Pour autant Global Witness reconnait que le contrat innove dans un secteur jugé très opaque. Ainsi, la Gécamines bénéficie de 49% des parts de la coentreprise crée avec CNMC et au bout de neuf ans récupérera la mine et ses équipements. Franck Fwamba coordinateur du collectif «Touche pas à mon cobalt » est plutôt partisan de ce type de montage.
« Deziwa c'est un projet minier limité dans le temps. Tous les autres projets sont signés pour la durée de vie de la mine, Deziwa c'est juste pour neuf ans. Quoi qu'il arrive, dans neuf ans, CNMC se désengage. »

Reste que le diable se cache souvent dans les détails et que les détails ne sont ici pas divulgués... Emmanuel Umpula, le directeur exécutif de l'Observatoire africain des ressources naturelles, s'interroge.
« Vous svaez quand vous exploitez une mine, vous n'avez pas la même qualité de minerai à tous les niveaux.
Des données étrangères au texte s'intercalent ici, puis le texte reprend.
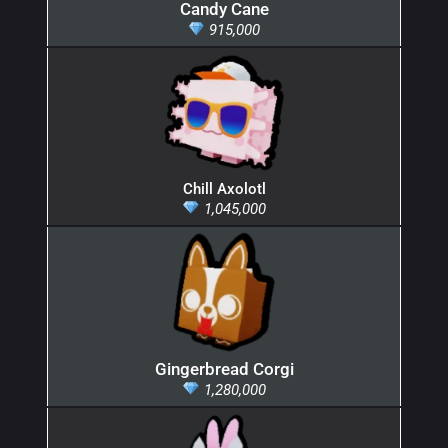
Candy Cane
915,000
Chill Axolotl
1,045,000
Gingerbread Corgi
1,280,000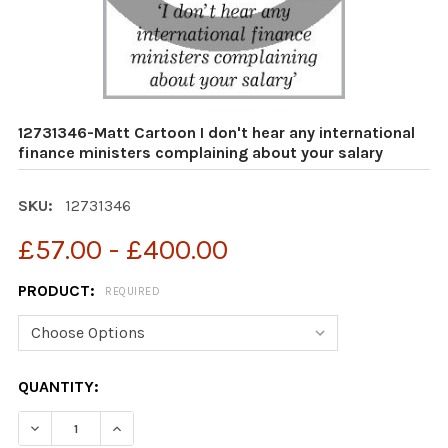
12731346-Matt Cartoon I don't hear any international
finance ministers complaining about your salary
SKU:
12731346
£57.00 - £400.00
PRODUCT:
REQUIRED
CURRENT
QUANTITY:
STOCK:
DECREASE QUANTITY OF 12731346-MATT CARTOON I DO
INCREASE QUANTITY OF 12731346-MATT CAR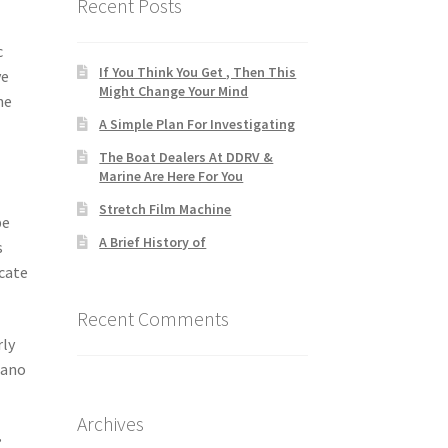
Recent Posts
c
If You Think You Get , Then This
ve
Might Change Your Mind
he
A Simple Plan For Investigating
The Boat Dealers At DDRV &
Marine Are Here For You
Stretch Film Machine
be
A Brief History of
s
ocate
Recent Comments
rly
iano
Archives
.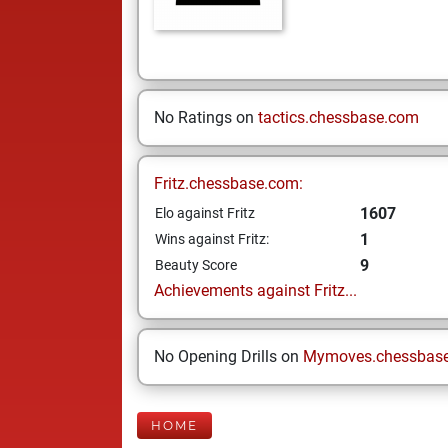
No Ratings on
tactics.chessbase.com
Fritz.chessbase.com:
1607
Elo against Fritz
1
Wins against Fritz:
9
Beauty Score
Achievements against Fritz...
No Opening Drills on
Mymoves.chessbas
HOME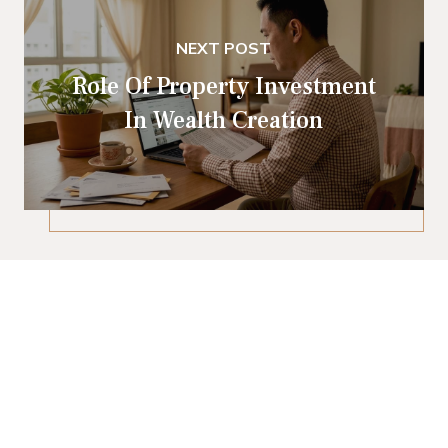
NEXT POST
Role Of Property Investment
In Wealth Creation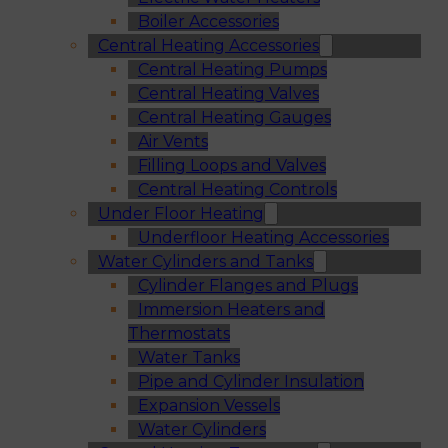
Boiler Accessories
Central Heating Accessories
Central Heating Pumps
Central Heating Valves
Central Heating Gauges
Air Vents
Filling Loops and Valves
Central Heating Controls
Under Floor Heating
Underfloor Heating Accessories
Water Cylinders and Tanks
Cylinder Flanges and Plugs
Immersion Heaters and
Thermostats
Water Tanks
Pipe and Cylinder Insulation
Expansion Vessels
Water Cylinders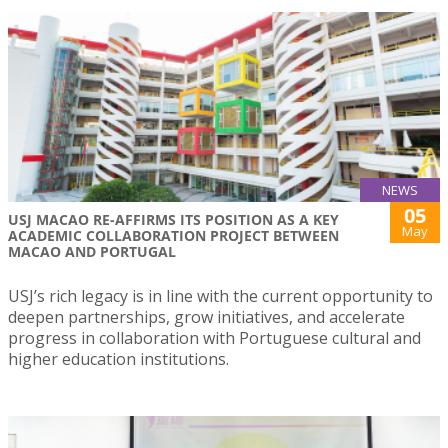
NEWS
05
USJ MACAO RE-AFFIRMS ITS POSITION AS A KEY
May
ACADEMIC COLLABORATION PROJECT BETWEEN
MACAO AND PORTUGAL
USJ’s rich legacy is in line with the current opportunity to
deepen partnerships, grow initiatives, and accelerate
progress in collaboration with Portuguese cultural and
higher education institutions.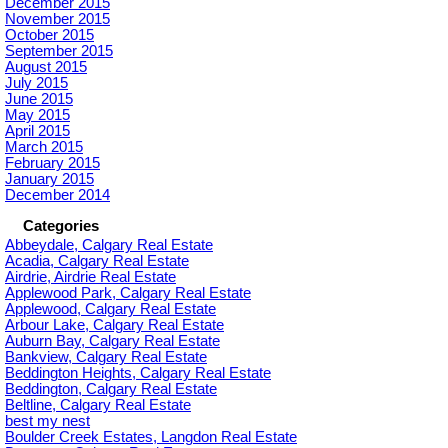
December 2015
November 2015
October 2015
September 2015
August 2015
July 2015
June 2015
May 2015
April 2015
March 2015
February 2015
January 2015
December 2014
Categories
Abbeydale, Calgary Real Estate
Acadia, Calgary Real Estate
Airdrie, Airdrie Real Estate
Applewood Park, Calgary Real Estate
Applewood, Calgary Real Estate
Arbour Lake, Calgary Real Estate
Auburn Bay, Calgary Real Estate
Bankview, Calgary Real Estate
Beddington Heights, Calgary Real Estate
Beddington, Calgary Real Estate
Beltline, Calgary Real Estate
best my nest
Boulder Creek Estates, Langdon Real Estate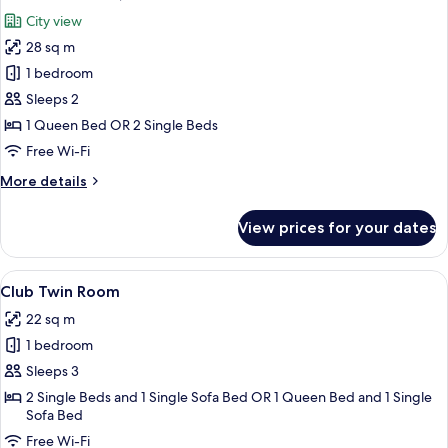
all
City view
photos
28 sq m
for
Executive
1 bedroom
Room,
Sleeps 2
Ground
1 Queen Bed OR 2 Single Beds
Floor
Free Wi-Fi
More
More details
details
for
View prices for your dates
Executive
Room,
Ground
View
A bedroom with a large bed, two bedsid
4
Floor
Club Twin Room
all
22 sq m
photos
1 bedroom
for
Club
Sleeps 3
Twin
2 Single Beds and 1 Single Sofa Bed OR 1 Queen Bed and 1 Single
Sofa Bed
Room
Free Wi-Fi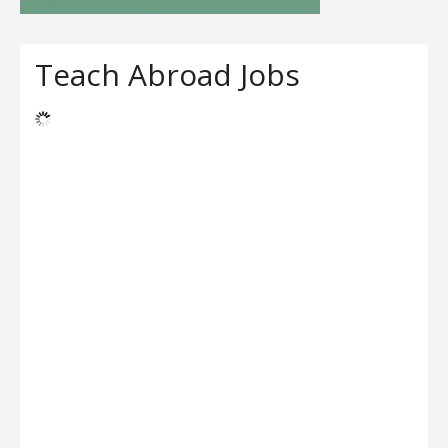
Teach Abroad Jobs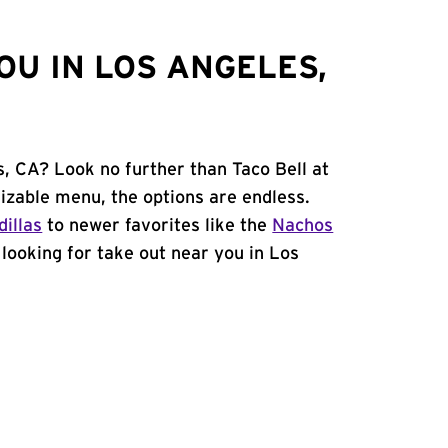
OU IN LOS ANGELES,
s, CA? Look no further than Taco Bell at
izable menu, the options are endless.
illas
to newer favorites like the
Nachos
e looking for take out near you in Los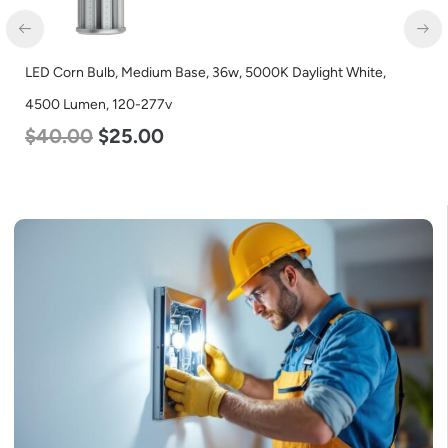
LED Corn Bulb, Mogul Base, 100w, 4000K Neutral White, 12500
Lumen, 120-277v
$
70.00
$
53.00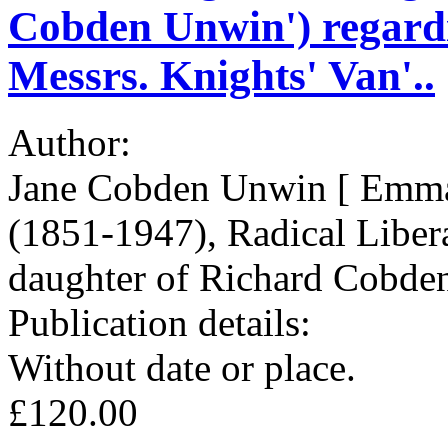
Cobden Unwin') regardi
Messrs. Knights' Van'..
Author:
Jane Cobden Unwin [ Emma
(1851-1947), Radical Liberal
daughter of Richard Cobde
Publication details:
Without date or place.
£120.00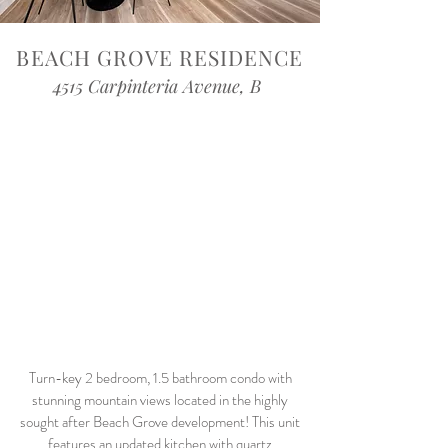
BEACH GROVE RESIDENCE
4515 Carpinteria Avenue, B
Turn-key 2 bedroom, 1.5 bathroom condo with
stunning mountain views located in the highly
sought after Beach Grove development! This unit
features an updated kitchen with quartz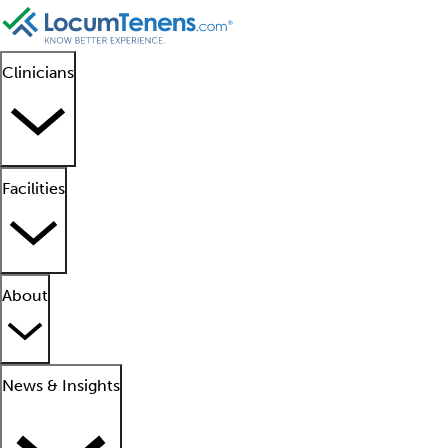
Clinicians
Facilities
About
News & Insights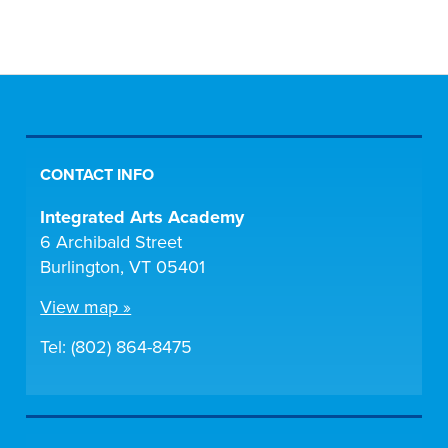
CONTACT INFO
Integrated Arts Academy
6 Archibald Street
Burlington, VT 05401
View map »
Tel: (802) 864-8475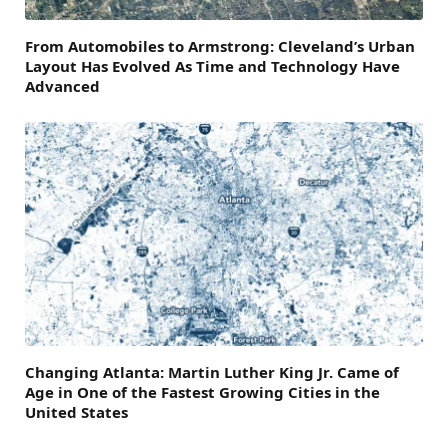
From Automobiles to Armstrong: Cleveland’s Urban
Layout Has Evolved As Time and Technology Have
Advanced
Changing Atlanta: Martin Luther King Jr. Came of
Age in One of the Fastest Growing Cities in the
United States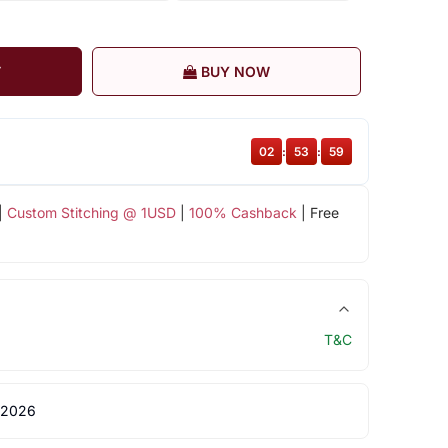
T
BUY NOW
02
:
53
:
58
|
Custom Stitching @ 1USD
|
100% Cashback
| Free
T&C
 2026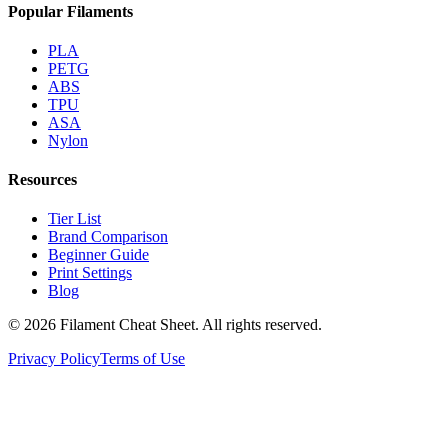
Popular Filaments
PLA
PETG
ABS
TPU
ASA
Nylon
Resources
Tier List
Brand Comparison
Beginner Guide
Print Settings
Blog
©
2026
Filament Cheat Sheet. All rights reserved.
Privacy Policy
Terms of Use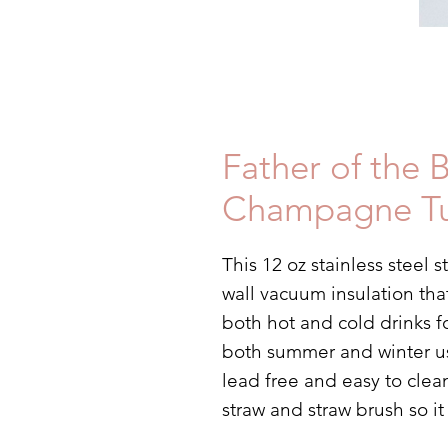
Father of the 
Champagne T
This 12 oz stainless steel
wall vacuum insulation tha
both hot and cold drinks f
both summer and winter use.
lead free and easy to clea
straw and straw brush so i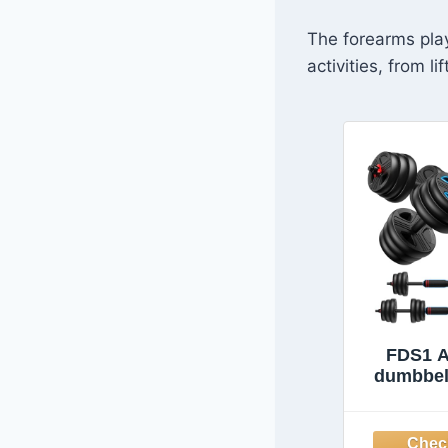
The forearms play
activities, from l
FDS1 A
dumbbell
Free Weig
upgraded
Weight 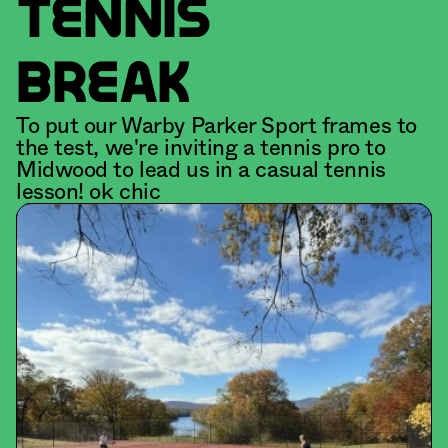
TENNIS
BREAK
To put our Warby Parker Sport frames to 
the test, we're inviting a tennis pro to 
Midwood to lead us in a casual tennis 
lesson! ok chic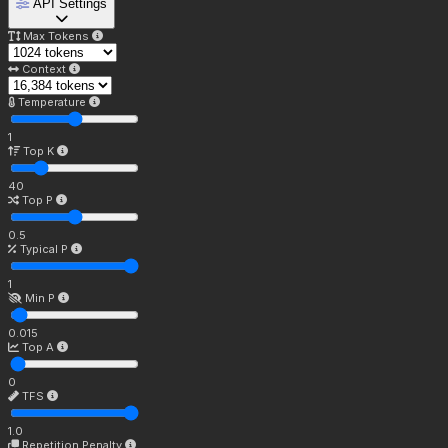
API Settings
Max Tokens
Context
Temperature
1
Top K
40
Top P
0.5
Typical P
1
Min P
0.015
Top A
0
TFS
1.0
Repetition Penalty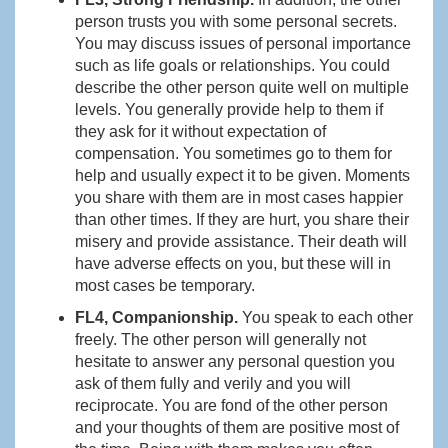
person trusts you with some personal secrets.
You may discuss issues of personal importance
such as life goals or relationships. You could
describe the other person quite well on multiple
levels. You generally provide help to them if
they ask for it without expectation of
compensation. You sometimes go to them for
help and usually expect it to be given. Moments
you share with them are in most cases happier
than other times. If they are hurt, you share their
misery and provide assistance. Their death will
have adverse effects on you, but these will in
most cases be temporary.
FL4, Companionship.
You speak to each other
freely. The other person will generally not
hesitate to answer any personal question you
ask of them fully and verily and you will
reciprocate. You are fond of the other person
and your thoughts of them are positive most of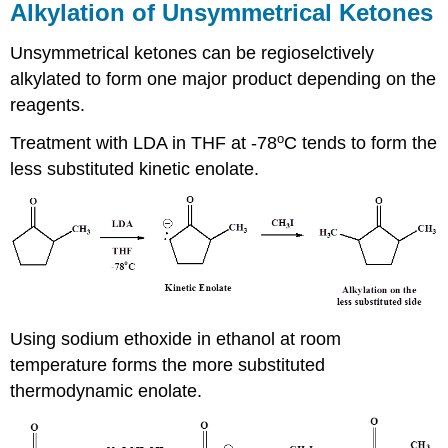
Alkylation of Unsymmetrical Ketones
Unsymmetrical ketones can be regioselctively
alkylated to form one major product depending on the
reagents.
o
Treatment with LDA in THF at -78
C tends to form the
less substituted kinetic enolate.
Using sodium ethoxide in ethanol at room
temperature forms the more substituted
thermodynamic enolate.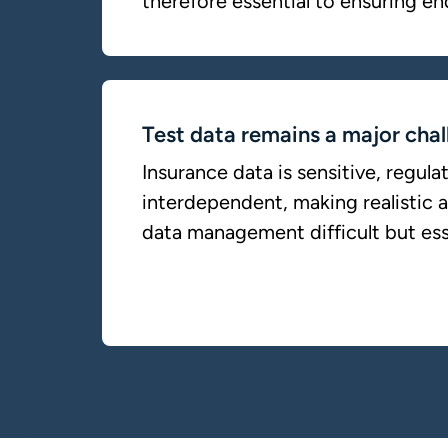
therefore essential to ensuring en
Test data remains a major chal
Insurance data is sensitive, regula
interdependent, making realistic 
data management difficult but ess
Est-ce que quand on aura terminé la partie supérieure de l'exploitation de la mine, l'usine de traitement ne sera pas appellée à être réadaptée ? Que dit le contrat ? Est-ce que ce sont les Chinois qui devront réinvestir, est-ce que c'est la Gécamines. Ces questions sont sans réponses. D'un autre côté, il y a la question des réserves. Est-ce qu'après neuf ans, il y aura encore des réserves ? »

Beaucoup de questions restent sans réponses, ainsi on ne sait pas si la Gécamines qui possède 49% du projet touchera dès la première année d'exploitation une partie des dividendes. Pour le savoir, il faudrait que la transparence des contrats exigée notamment par la société civile fasse encore des progrès.